1

Suppose I have the following RDD in pyspark, where each row is a list:

[foo, apple]
[foo, orange]
[foo, apple]
[foo, apple]
[foo, grape]
[foo, grape]
[foo, plum]
[bar, orange]
[bar, orange]
[bar, orange]
[bar, grape]
[bar, apple]
[bar, apple]
[bar, plum]
[scrog, apple]
[scrog, apple]
[scrog, orange]
[scrog, orange]
[scrog, grape]
[scrog, plum]

I would like to show the top 3 fruit (index 1) for each group (index 0), ordered by the count of fruit. Suppose for the sake of simplicity, not caring much about ties (e.g. scrog has count 1 for grape and plum; don't care which).

My goal is output like:

foo, apple, 3
foo, grape, 2
foo, orange, 1
bar, orange, 3
bar, apple, 2
bar, plum, 1   # <------- NOTE: could also be "grape" of count 1
scrog, orange, 2  # <---------- NOTE: "scrog" has many ties, which is okay
scrog, apple, 2
scrog, grape, 1

I can think of a likely inefficient approach:

  • get unique groups and .collect() as list
  • filter full rdd by group, count and sort fruits
  • use something like zipWithIndex() to get top 3 counts
  • save as new RDD with format (<group>, <fruit>, <count>)
  • union all RDDs at end

But I'm interested in not only more spark specific approaches, but ones that might skip expensive actions like collect() and zipWithIndex().

As a bonus -- but not required -- if I did want to apply sorting/filtering to address ties, where that might best be accomplished.

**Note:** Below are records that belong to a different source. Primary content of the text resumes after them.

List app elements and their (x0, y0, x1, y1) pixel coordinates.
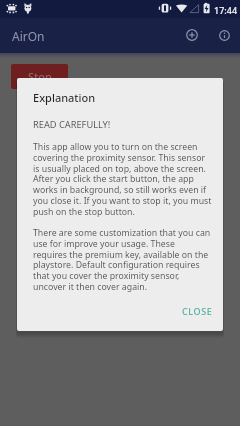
staticText: There are some customization that you ca… (33, 227, 215, 261)
staticText: After you click the start button, the ap… (33, 173, 215, 218)
staticText: This app allow you to turn on the screen… (33, 141, 215, 175)
staticText: AirOn (12, 28, 45, 44)
staticText: Stop (28, 69, 52, 84)
staticText: CLOSE (182, 305, 213, 317)
button[interactable]: Stop (11, 64, 68, 89)
staticText: READ CAREFULLY! (33, 118, 111, 131)
button[interactable]: Add (178, 21, 206, 49)
button[interactable]: CLOSE (176, 301, 219, 321)
staticText: Explanation (33, 90, 96, 105)
staticText: playstore. Default configuration require… (33, 259, 215, 293)
staticText: 17:44 (214, 4, 238, 16)
button[interactable]: Info (210, 21, 238, 49)
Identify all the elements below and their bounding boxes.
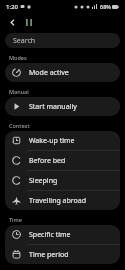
staticText: Search <box>13 36 36 46</box>
button[interactable]: Back <box>5 15 19 29</box>
button[interactable]: Wake-up time <box>5 131 120 150</box>
button[interactable]: Sleeping <box>5 171 120 190</box>
button[interactable]: Before bed <box>5 151 120 170</box>
staticText: Context <box>9 122 30 129</box>
staticText: 1:20 <box>6 3 18 11</box>
staticText: Sleeping <box>29 176 58 186</box>
staticText: Travelling abroad <box>29 196 87 206</box>
button[interactable]: Start manually <box>5 97 120 116</box>
button[interactable]: Specific time <box>5 225 120 244</box>
button[interactable]: Mode active <box>5 63 120 82</box>
staticText: Manual <box>9 88 29 95</box>
staticText: Mode active <box>29 68 69 78</box>
staticText: Specific time <box>29 230 71 240</box>
staticText: Wake-up time <box>29 136 75 146</box>
button[interactable]: Travelling abroad <box>5 191 120 210</box>
button[interactable]: Time period <box>5 245 120 264</box>
staticText: Time period <box>29 250 69 260</box>
staticText: Before bed <box>29 156 66 166</box>
button[interactable]: Search <box>5 33 120 48</box>
staticText: 68% <box>100 3 111 10</box>
staticText: Start manually <box>29 102 77 112</box>
staticText: Time <box>9 216 22 223</box>
button[interactable]: Pause modes <box>22 15 36 29</box>
staticText: Modes <box>9 54 27 61</box>
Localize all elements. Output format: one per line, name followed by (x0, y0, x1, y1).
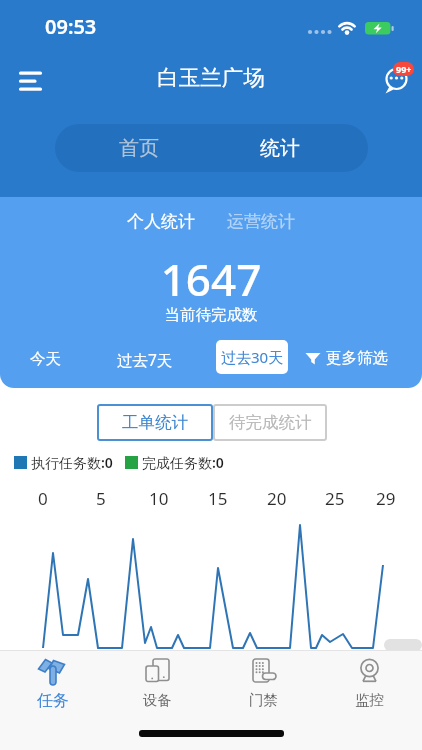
staticText: 当前待完成数 (0, 305, 422, 325)
staticText: 任务 (37, 691, 69, 711)
staticText: 今天 (30, 349, 61, 369)
staticText: 15 (208, 487, 228, 510)
staticText: 09:53 (45, 13, 97, 40)
button[interactable]: 过去7天 (117, 344, 173, 374)
button[interactable]: 任务 (0, 650, 105, 738)
staticText: 过去7天 (117, 349, 173, 370)
staticText: 过去30天 (221, 347, 284, 367)
staticText: 个人统计 (127, 211, 195, 232)
staticText: 监控 (355, 691, 384, 709)
staticText: 更多筛选 (326, 348, 388, 368)
staticText: 完成任务数:0 (142, 453, 224, 472)
button[interactable]: 99+ (393, 62, 414, 76)
button[interactable]: 门禁 (210, 650, 316, 738)
button[interactable]: 监控 (316, 650, 422, 738)
staticText: 运营统计 (227, 211, 295, 232)
staticText: 门禁 (249, 691, 278, 709)
staticText: 待完成统计 (229, 412, 312, 433)
button[interactable]: 设备 (105, 650, 210, 738)
button[interactable]: 过去30天 (216, 340, 288, 374)
staticText: 25 (325, 487, 345, 510)
button[interactable]: 运营统计 (227, 211, 295, 232)
staticText: 10 (149, 487, 169, 510)
button[interactable]: 个人统计 (127, 211, 195, 232)
button[interactable]: 首页 (68, 124, 209, 172)
button[interactable] (32, 60, 72, 100)
staticText: 5 (96, 487, 106, 510)
button[interactable]: 工单统计 (97, 404, 213, 441)
button[interactable]: 今天 (30, 344, 61, 374)
staticText: 首页 (119, 136, 159, 161)
button[interactable]: 待完成统计 (213, 404, 327, 441)
staticText: 20 (267, 487, 287, 510)
button[interactable]: 统计 (209, 124, 351, 172)
staticText: 工单统计 (122, 412, 188, 433)
staticText: 0 (38, 487, 48, 510)
staticText: 白玉兰广场 (0, 64, 422, 91)
staticText: 29 (376, 487, 396, 510)
button[interactable]: 更多筛选 (305, 343, 388, 373)
staticText: 执行任务数:0 (31, 453, 113, 472)
staticText: 99+ (396, 63, 412, 75)
staticText: 1647 (0, 249, 422, 309)
staticText: 设备 (143, 691, 172, 709)
staticText: 统计 (260, 136, 300, 161)
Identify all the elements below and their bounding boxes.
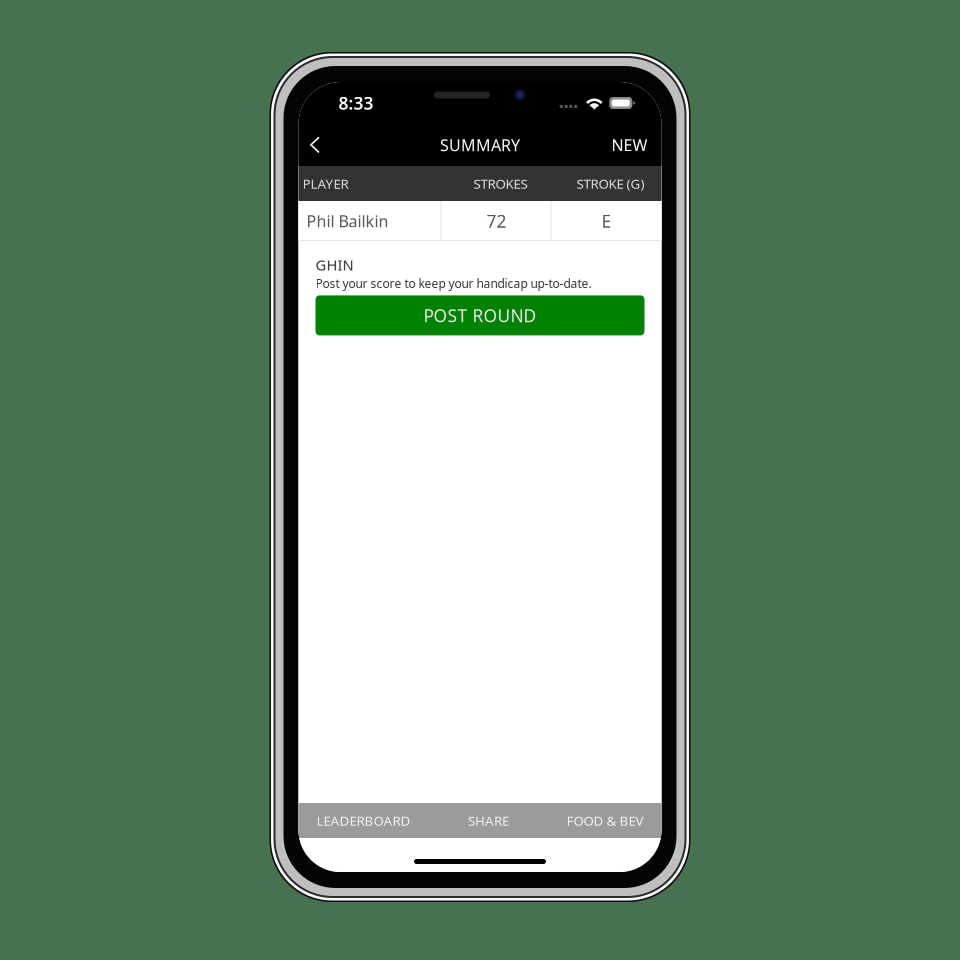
staticText: Post your score to keep your handicap up… bbox=[316, 276, 592, 291]
button[interactable]: LEADERBOARD bbox=[298, 803, 428, 838]
staticText: STROKE (G) bbox=[576, 175, 644, 192]
staticText: FOOD & BEV bbox=[566, 812, 644, 829]
staticText: PLAYER bbox=[302, 175, 348, 192]
staticText: SHARE bbox=[468, 812, 509, 829]
staticText: Phil Bailkin bbox=[306, 210, 388, 232]
staticText: 8:33 bbox=[338, 92, 374, 114]
button[interactable]: SHARE bbox=[450, 803, 527, 838]
button[interactable]: NEW bbox=[598, 123, 662, 167]
button[interactable]: FOOD & BEV bbox=[548, 803, 662, 838]
staticText: STROKES bbox=[474, 175, 528, 192]
staticText: LEADERBOARD bbox=[316, 812, 410, 829]
staticText: E bbox=[602, 210, 612, 232]
button[interactable]: Back bbox=[298, 125, 340, 165]
staticText: NEW bbox=[612, 134, 648, 156]
staticText: POST ROUND bbox=[424, 304, 536, 327]
button[interactable]: POST ROUND bbox=[316, 295, 644, 335]
staticText: GHIN bbox=[316, 255, 354, 274]
staticText: SUMMARY bbox=[440, 134, 520, 156]
staticText: 72 bbox=[486, 210, 506, 232]
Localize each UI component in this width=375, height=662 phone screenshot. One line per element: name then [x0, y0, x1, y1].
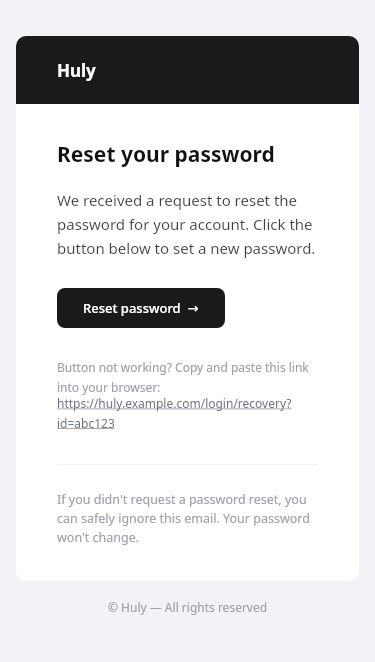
button[interactable]: Reset password → [57, 288, 225, 328]
button[interactable]: https://huly.example.com/login/recovery?… [57, 395, 318, 431]
staticText: We received a request to reset the passw… [57, 190, 318, 258]
staticText: Button not working? Copy and paste this … [57, 359, 318, 395]
staticText: If you didn't request a password reset, … [57, 491, 318, 546]
staticText: Huly [57, 59, 96, 82]
staticText: https://huly.example.com/login/recovery?… [57, 395, 318, 431]
staticText: Reset password → [83, 299, 199, 317]
staticText: Reset your password [57, 140, 275, 169]
staticText: © Huly — All rights reserved [108, 599, 268, 615]
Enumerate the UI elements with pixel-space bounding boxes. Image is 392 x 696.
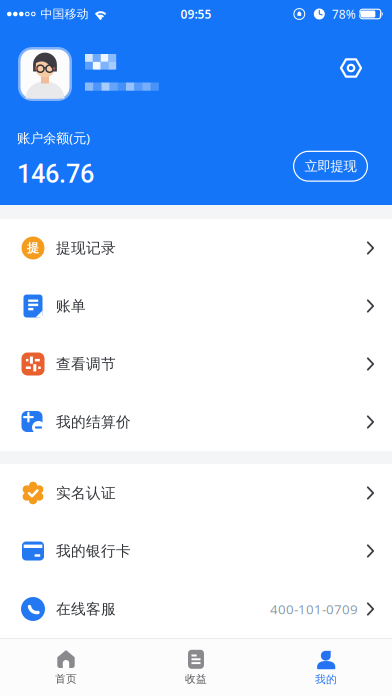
button[interactable]: 在线客服 (0, 580, 392, 638)
staticText: 78% (332, 6, 356, 22)
staticText: 09:55 (180, 6, 212, 22)
button[interactable]: 提 (0, 219, 392, 277)
button[interactable]: 设置 (340, 47, 362, 79)
staticText: 提 (27, 241, 39, 255)
staticText: 中国移动 (41, 7, 89, 21)
staticText: 查看调节 (56, 355, 116, 373)
staticText: 在线客服 (56, 600, 116, 618)
staticText: 146.76 (17, 159, 94, 189)
staticText: 我的结算价 (56, 413, 131, 431)
button[interactable]: 我的银行卡 (0, 522, 392, 580)
staticText: 账单 (56, 297, 86, 315)
button[interactable]: 实名认证 (0, 464, 392, 522)
staticText: 收益 (185, 672, 207, 685)
staticText: 我的银行卡 (56, 542, 131, 560)
button[interactable]: 账单 (0, 277, 392, 335)
staticText: 首页 (55, 672, 77, 685)
button[interactable]: 收益 (131, 640, 261, 694)
staticText: 我的 (315, 673, 337, 686)
button[interactable]: 我的 (261, 640, 391, 694)
button[interactable]: 我的结算价 (0, 393, 392, 451)
staticText: 400-101-0709 (270, 600, 358, 618)
button[interactable]: 立即提现 (293, 157, 368, 188)
staticText: 实名认证 (56, 484, 116, 502)
staticText: 提现记录 (56, 239, 116, 257)
staticText: 立即提现 (304, 158, 356, 174)
staticText: 账户余额(元) (17, 129, 90, 147)
button[interactable]: 首页 (1, 640, 131, 694)
button[interactable]: 查看调节 (0, 335, 392, 393)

Any advice much appreciated!

UPDATE: in my context, unable to use dataframes; must use RDDs only.

ghukill
  • 1,136
  • 17
  • 42

2 Answers2

1

map and reduceByKey operations in pyspark

Sum the counts with .reduceByKey, group the groups with .groupByKey, select the top 3 of each group with .map and heapq.nlargest.

rdd = sc.parallelize([
    ["foo", "apple"], ["foo", "orange"], ["foo", "apple"], ["foo", "apple"],
    ["foo", "grape"], ["foo", "grape"], ["foo", "plum"], ["bar", "orange"],
    ["bar", "orange"], ["bar", "orange"], ["bar", "grape"], ["bar", "apple"],
    ["bar", "apple"], ["bar", "plum"], ["scrog", "apple"], ["scrog", "apple"],
    ["scrog", "orange"], ["scrog", "orange"], ["scrog", "grape"], ["scrog", "plum"]
])

from operator import add
from heapq import nlargest

n = 3

results = rdd.map(lambda x: ((x[0], x[1]), 1)).reduceByKey(add) \
             .map(lambda x: (x[0][0], (x[1], x[0][1]))).groupByKey() \
             .map(lambda x: (x[0], nlargest(n, x[1])))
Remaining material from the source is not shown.